Duff B E
Brown University School of Medicine, Department of Surgery, Rhode Island Hospital, Providence, USA.
Laryngoscope. 1999 Jul;109(7 Pt 1):1033-6. doi: 10.1097/00005537-199907000-00004.
OBJECTIVE/HYPOTHESIS: The combination of intravenous sedation and local infiltration anesthesia is routinely utilized in otologic surgery. Advantages over general anesthesia with endotracheal intubation include ease and speed of induction and emergence, safety, and decreased postoperative discomfort. Anatomic and physiological patient constraints may preclude the use of intravenous sedation and anesthetists inexperienced in this technique may find it difficult to achieve a consistent level of anesthesia appropriate for major otologic surgery. Administration of anesthesia using the laryngeal mask airway (LMA) has been proposed to offer many of the advantages of intravenous sedation with less risk of oversedation and obstructive apnea.

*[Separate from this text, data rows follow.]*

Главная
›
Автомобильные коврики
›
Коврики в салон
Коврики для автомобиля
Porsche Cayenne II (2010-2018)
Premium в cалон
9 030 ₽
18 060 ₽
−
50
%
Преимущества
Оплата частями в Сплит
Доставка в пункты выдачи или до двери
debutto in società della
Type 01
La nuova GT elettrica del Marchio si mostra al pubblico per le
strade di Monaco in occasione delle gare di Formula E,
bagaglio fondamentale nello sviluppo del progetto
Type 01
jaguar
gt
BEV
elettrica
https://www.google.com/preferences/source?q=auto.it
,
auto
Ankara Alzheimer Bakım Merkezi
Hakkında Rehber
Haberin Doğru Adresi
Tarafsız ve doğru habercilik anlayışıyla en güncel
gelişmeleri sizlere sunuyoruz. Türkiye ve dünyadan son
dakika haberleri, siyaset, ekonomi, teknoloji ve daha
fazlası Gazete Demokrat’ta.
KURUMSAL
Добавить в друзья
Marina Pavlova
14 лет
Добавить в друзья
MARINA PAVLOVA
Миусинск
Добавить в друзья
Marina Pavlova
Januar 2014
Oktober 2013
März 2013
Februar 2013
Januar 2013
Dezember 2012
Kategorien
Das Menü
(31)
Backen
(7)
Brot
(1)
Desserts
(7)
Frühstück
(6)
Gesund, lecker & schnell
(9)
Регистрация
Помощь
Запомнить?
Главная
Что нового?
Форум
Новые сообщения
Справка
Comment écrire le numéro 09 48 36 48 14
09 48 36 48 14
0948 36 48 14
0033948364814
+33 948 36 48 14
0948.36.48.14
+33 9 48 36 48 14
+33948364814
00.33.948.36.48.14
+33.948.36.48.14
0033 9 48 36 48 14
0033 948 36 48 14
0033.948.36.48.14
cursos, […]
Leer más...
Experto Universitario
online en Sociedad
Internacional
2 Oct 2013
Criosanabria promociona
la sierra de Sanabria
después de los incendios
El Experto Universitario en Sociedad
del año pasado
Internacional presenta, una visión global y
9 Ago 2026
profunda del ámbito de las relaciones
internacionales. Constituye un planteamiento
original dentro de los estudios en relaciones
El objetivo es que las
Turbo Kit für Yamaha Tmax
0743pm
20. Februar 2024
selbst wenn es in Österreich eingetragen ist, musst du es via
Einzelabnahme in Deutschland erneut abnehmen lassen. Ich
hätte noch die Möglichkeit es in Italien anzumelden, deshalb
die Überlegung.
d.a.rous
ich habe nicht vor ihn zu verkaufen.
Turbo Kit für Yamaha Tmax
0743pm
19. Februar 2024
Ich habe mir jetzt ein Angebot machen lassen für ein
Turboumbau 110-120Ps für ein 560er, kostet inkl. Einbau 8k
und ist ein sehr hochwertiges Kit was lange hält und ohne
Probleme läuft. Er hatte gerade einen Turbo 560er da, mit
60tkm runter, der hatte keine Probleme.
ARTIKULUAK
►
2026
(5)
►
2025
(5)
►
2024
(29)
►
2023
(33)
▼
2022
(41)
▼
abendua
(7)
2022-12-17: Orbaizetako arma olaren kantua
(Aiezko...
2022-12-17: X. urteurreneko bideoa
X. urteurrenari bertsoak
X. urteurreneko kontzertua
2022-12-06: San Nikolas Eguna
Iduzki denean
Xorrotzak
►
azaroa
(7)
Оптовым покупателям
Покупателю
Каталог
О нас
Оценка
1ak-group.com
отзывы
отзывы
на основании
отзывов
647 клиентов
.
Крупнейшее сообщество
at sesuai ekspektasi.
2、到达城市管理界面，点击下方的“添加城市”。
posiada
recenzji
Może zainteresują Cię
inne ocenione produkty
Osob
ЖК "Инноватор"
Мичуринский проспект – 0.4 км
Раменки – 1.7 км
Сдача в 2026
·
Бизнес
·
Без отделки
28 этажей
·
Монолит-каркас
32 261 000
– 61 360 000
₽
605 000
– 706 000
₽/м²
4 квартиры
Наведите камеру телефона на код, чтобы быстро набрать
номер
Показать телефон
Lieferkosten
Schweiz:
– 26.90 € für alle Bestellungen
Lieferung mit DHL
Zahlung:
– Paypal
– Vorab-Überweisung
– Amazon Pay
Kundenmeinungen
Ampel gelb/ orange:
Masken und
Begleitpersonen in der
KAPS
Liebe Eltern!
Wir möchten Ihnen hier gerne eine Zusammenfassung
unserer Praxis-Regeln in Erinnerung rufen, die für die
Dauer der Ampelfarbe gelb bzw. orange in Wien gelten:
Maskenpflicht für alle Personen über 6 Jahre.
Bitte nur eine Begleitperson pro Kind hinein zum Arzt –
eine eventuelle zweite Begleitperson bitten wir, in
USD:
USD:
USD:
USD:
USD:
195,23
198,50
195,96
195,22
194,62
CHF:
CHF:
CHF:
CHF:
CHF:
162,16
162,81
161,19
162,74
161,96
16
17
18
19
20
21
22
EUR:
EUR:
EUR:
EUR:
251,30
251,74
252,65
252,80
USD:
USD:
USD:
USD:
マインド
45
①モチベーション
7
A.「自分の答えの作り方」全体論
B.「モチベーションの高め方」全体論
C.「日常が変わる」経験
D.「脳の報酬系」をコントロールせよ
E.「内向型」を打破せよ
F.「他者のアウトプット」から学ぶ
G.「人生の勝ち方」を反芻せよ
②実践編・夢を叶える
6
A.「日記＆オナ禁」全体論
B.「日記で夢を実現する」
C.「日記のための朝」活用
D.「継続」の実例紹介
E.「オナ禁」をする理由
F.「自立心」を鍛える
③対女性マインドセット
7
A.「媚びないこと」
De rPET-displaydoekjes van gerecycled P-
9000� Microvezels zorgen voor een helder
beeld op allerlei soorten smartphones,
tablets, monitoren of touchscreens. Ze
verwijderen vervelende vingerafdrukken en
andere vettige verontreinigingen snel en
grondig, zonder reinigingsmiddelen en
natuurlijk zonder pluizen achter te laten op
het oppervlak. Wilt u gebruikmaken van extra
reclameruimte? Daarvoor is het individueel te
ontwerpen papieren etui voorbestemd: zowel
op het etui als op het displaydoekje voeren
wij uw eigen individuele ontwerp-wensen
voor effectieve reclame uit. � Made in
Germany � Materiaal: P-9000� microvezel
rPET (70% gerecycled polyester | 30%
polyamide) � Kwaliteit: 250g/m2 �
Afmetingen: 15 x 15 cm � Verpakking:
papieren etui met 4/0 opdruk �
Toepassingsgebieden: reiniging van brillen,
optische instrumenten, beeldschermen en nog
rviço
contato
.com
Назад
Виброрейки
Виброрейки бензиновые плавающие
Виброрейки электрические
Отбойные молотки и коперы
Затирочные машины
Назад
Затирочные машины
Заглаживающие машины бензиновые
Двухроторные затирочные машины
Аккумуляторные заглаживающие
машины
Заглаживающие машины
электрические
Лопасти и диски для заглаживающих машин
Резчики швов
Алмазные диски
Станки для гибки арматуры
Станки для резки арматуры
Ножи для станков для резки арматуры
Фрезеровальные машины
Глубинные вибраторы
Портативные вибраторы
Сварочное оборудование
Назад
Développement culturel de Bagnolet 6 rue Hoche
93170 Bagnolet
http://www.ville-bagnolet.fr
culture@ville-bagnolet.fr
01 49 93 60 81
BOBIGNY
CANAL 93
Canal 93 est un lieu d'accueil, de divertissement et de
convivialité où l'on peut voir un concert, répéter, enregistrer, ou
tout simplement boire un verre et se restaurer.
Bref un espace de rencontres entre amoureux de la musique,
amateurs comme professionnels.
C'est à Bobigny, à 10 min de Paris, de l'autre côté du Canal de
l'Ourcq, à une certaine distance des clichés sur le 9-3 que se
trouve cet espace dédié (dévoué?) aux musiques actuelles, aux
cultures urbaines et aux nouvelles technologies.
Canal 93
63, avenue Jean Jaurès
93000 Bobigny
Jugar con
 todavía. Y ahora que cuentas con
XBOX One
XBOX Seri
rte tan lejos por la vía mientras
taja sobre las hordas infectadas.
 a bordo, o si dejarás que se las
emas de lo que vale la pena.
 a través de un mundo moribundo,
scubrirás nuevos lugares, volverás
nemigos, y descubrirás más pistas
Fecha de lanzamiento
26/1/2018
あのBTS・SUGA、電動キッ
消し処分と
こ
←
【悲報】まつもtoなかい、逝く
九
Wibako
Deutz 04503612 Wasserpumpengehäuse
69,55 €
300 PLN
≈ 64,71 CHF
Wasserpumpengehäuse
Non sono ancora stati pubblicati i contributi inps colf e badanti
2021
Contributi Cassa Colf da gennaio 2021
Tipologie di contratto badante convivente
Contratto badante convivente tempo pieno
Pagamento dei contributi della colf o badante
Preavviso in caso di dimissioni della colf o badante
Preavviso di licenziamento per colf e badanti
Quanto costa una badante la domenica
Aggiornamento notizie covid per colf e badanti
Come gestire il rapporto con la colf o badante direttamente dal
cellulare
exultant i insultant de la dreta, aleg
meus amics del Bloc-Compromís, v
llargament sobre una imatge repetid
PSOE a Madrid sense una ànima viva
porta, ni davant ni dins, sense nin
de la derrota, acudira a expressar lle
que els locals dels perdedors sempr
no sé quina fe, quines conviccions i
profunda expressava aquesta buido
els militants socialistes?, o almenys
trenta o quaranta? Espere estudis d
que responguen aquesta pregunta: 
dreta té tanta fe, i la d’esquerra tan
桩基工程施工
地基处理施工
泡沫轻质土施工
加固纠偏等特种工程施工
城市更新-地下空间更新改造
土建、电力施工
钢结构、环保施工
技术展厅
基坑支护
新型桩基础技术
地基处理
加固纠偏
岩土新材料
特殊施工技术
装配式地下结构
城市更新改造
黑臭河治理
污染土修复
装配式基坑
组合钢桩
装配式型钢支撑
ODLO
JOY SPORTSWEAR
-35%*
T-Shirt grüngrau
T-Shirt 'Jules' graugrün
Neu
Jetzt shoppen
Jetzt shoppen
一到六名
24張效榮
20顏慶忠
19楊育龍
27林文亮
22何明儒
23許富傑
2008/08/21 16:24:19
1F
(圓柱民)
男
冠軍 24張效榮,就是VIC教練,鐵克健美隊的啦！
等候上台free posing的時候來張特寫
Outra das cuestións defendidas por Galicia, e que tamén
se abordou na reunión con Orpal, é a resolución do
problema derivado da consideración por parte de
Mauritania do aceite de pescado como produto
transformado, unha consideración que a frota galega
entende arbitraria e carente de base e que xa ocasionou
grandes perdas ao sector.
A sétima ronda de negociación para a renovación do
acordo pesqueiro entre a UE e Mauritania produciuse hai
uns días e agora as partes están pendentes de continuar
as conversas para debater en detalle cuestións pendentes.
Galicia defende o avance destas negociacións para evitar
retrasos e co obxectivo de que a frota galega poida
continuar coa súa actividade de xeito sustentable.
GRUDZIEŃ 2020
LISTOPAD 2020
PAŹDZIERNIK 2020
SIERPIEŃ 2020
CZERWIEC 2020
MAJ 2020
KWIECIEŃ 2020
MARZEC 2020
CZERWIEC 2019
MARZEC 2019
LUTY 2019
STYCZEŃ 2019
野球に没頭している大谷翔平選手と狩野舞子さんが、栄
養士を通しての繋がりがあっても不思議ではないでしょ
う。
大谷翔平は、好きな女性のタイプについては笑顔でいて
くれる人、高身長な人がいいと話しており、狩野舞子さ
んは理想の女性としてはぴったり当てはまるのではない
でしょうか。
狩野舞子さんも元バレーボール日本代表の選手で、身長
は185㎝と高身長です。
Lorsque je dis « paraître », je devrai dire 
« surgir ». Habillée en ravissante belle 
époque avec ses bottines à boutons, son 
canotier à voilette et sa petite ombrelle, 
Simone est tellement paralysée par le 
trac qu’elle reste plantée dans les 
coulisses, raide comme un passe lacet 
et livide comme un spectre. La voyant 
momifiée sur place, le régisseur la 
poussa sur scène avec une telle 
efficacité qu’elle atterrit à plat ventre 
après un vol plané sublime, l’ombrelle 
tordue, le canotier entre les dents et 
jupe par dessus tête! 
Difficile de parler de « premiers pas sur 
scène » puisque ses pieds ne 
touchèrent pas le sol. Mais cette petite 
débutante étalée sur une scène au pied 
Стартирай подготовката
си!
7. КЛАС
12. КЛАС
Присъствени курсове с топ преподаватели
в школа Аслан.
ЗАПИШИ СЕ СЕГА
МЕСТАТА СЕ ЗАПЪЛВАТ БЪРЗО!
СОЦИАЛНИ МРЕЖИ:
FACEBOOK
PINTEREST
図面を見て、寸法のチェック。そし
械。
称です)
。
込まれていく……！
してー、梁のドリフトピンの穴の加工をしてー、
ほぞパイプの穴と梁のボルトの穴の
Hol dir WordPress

A retrospective chart review.
A review of 100 consecutive adult and pediatric patients undergoing major otologic procedures in which the LMA was utilized.
All laryngeal masks were introduced without a laryngoscope and successful placement was accomplished on the first attempt in 98%. Procedures were performed under spontaneous ventilation and in only one instance was surgery temporarily interrupted because of patient movement. No major complications occurred and no patients required endotracheal intubation. Only three patients complained of mild throat discomfort in the immediate postoperative period.
The laryngeal mask airway is a safe and effective means of providing anesthesia during major otologic surgery.
目的/假设:静脉镇静与局部浸润麻醉相结合常用于耳科手术。与气管插管全身麻醉相比,其优点包括诱导和苏醒的便捷与快速、安全性以及术后不适减轻。患者的解剖和生理限制可能会妨碍静脉镇静的使用,并且不熟悉该技术的麻醉师可能会发现难以达到适合大型耳科手术的一致麻醉水平。有人提出使用喉罩气道(LMA)进行麻醉可提供静脉镇静的许多优点,同时过度镇静和阻塞性呼吸暂停的风险较低。
回顾性病历审查。
回顾100例连续接受使用LMA的大型耳科手术的成人和儿童患者。
所有喉罩均在无喉镜的情况下插入,98%的患者首次尝试即成功放置。手术在自主通气下进行,仅1例因患者移动导致手术暂时中断。未发生重大并发症,也没有患者需要气管插管。只有3例患者在术后即刻抱怨有轻微的咽喉不适。
喉罩气道是大型耳科手术期间提供麻醉的一种安全有效的方法。